Detecting new and emerging fentanyls with confidence using LC-MS

Dec. 22, 2021

The opioid crisis is a public health emergency in the United States and an emerging problem in other countries. In 2019, nearly 50,000 people in the United States died from opioid-involved overdoses.1 To keep ahead of the manufacturing and trafficking of illicit substances, drug enforcement agencies rely on insights from forensic laboratories to track the rise of new forms of opioids in circulation. Yet emerging synthetic opioids, such as fentanyl and fentanyl analogs, are challenging to detect with conventional drug detection assays. To meet the changing demands of forensic drug analysis, new mass spectrometry (MS)-based methods that allow more sensitive, accurate and efficient detection of opioid analogs are coming to the forefront.

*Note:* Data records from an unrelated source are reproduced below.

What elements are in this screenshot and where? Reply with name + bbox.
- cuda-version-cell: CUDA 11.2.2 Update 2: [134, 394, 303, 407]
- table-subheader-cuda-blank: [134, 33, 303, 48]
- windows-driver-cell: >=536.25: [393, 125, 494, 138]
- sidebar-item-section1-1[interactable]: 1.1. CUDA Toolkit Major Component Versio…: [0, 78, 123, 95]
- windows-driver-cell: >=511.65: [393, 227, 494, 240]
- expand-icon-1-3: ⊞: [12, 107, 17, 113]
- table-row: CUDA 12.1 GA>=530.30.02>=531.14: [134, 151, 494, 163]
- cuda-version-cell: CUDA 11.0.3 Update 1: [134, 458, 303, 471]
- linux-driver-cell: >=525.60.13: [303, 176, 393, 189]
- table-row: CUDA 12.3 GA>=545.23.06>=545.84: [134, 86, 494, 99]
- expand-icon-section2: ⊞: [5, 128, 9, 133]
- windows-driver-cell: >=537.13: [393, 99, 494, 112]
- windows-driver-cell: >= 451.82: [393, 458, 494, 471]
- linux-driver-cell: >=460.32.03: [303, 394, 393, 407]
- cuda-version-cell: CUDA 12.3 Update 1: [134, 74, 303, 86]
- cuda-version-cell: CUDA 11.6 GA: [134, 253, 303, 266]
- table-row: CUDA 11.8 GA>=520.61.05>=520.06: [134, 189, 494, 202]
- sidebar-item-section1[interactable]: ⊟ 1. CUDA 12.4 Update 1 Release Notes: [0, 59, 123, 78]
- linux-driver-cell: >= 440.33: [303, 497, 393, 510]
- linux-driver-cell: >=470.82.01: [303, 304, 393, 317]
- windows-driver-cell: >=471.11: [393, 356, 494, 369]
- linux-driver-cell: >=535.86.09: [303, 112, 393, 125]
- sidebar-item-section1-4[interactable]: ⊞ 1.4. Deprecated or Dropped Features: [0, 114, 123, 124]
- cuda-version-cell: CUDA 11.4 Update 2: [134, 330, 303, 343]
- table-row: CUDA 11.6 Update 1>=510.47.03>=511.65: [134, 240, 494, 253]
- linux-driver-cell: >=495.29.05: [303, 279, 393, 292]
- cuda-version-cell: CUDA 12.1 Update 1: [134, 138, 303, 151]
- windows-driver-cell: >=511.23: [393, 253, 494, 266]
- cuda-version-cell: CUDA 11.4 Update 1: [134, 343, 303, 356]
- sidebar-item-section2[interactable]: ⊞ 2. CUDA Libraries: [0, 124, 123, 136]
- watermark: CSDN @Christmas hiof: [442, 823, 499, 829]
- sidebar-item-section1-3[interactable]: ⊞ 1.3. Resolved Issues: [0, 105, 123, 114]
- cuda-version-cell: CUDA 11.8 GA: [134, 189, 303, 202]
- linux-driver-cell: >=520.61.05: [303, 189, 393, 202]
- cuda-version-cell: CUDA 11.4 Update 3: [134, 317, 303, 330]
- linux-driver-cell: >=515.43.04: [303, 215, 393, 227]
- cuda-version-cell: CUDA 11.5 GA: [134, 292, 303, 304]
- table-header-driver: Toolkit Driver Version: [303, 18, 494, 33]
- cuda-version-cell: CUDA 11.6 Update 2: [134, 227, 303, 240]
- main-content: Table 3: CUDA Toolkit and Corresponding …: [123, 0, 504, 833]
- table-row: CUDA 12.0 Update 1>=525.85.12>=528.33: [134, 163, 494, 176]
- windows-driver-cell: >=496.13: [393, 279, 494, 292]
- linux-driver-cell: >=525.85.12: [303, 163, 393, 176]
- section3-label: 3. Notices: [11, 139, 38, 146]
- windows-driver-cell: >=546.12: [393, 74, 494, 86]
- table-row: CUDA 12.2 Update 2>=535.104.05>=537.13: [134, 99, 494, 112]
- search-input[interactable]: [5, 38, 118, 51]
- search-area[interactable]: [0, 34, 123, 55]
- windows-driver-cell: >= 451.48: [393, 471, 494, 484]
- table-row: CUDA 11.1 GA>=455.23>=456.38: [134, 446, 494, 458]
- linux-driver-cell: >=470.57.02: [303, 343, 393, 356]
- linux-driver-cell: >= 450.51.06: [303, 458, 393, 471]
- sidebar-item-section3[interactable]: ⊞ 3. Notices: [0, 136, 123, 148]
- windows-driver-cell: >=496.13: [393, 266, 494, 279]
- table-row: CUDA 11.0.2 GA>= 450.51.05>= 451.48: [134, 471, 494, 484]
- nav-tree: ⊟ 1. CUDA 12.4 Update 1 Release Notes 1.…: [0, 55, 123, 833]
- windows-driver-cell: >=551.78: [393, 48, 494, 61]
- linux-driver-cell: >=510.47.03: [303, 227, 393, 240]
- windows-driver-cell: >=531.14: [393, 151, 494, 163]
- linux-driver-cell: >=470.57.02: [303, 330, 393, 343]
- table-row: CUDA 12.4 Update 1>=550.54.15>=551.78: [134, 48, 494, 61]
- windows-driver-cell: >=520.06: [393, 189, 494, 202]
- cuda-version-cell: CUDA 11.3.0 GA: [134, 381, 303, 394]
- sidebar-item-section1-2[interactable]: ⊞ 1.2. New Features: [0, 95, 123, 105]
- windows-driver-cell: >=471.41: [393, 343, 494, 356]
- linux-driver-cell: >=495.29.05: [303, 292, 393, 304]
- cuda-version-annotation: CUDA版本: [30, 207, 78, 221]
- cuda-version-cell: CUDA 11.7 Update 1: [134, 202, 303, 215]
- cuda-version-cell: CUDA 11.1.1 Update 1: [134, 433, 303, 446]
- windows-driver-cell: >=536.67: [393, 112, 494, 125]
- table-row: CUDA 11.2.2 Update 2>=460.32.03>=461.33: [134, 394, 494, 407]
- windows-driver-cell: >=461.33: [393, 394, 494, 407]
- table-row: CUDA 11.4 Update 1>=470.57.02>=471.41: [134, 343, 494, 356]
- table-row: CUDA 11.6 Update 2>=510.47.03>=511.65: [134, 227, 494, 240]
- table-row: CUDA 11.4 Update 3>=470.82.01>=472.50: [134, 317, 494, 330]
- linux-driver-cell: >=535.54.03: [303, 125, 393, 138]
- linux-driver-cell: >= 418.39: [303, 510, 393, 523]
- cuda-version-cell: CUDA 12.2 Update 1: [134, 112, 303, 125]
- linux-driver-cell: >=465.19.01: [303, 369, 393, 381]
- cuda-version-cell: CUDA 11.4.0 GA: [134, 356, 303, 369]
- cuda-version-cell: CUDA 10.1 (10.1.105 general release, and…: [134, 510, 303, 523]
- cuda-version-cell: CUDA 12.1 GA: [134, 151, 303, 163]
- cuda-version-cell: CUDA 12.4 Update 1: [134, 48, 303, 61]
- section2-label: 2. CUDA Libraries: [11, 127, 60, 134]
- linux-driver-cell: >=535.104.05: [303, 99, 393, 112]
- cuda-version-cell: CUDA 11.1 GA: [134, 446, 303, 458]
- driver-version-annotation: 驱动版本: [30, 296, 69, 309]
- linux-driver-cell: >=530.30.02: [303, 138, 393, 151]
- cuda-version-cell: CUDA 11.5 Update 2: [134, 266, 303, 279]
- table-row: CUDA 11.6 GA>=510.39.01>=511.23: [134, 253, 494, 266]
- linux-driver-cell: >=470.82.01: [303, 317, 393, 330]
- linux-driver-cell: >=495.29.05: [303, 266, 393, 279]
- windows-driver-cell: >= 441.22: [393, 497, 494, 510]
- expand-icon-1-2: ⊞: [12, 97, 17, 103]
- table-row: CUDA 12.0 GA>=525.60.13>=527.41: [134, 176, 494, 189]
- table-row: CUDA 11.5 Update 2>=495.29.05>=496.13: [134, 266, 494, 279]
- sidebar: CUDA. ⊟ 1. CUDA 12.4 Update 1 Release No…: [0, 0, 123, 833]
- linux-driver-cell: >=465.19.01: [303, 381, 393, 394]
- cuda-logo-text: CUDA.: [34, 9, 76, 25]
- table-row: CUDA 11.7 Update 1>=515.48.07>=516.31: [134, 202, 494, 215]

The challenge of analyzing fentanyls

Around 73% of opioid-involved deaths are due to synthetic opioids, such as fentanyl and fentanyl analogs.2 Carfentanil, the most potent fentanyl analog detected in the U.S., is estimated to be 10,000 times more potent than morphine.3 According to the National Forensics Laboratory Information System, the number of reported fentanyl-related overdose cases increased from 945 in 2013 to 71,341 in 2017.4 More recent numbers from the Centers for Disease Control and Prevention (CDC) show that overdose deaths involving synthetic opioids, such as fentanyl and fentanyl analogs, were nearly 12 times higher in 2019 than in 2013.5

Forensic and clinical toxicology laboratories must be able to confidently identify fentanyls in clinical samples from an increasing caseload of overdoses, and rapidly provide results to health professionals and law enforcement agencies. Yet with more than 200 different fentanyl analogs in circulation and many more rapidly emerging, this presents a challenge both in terms of efficiency and accuracy.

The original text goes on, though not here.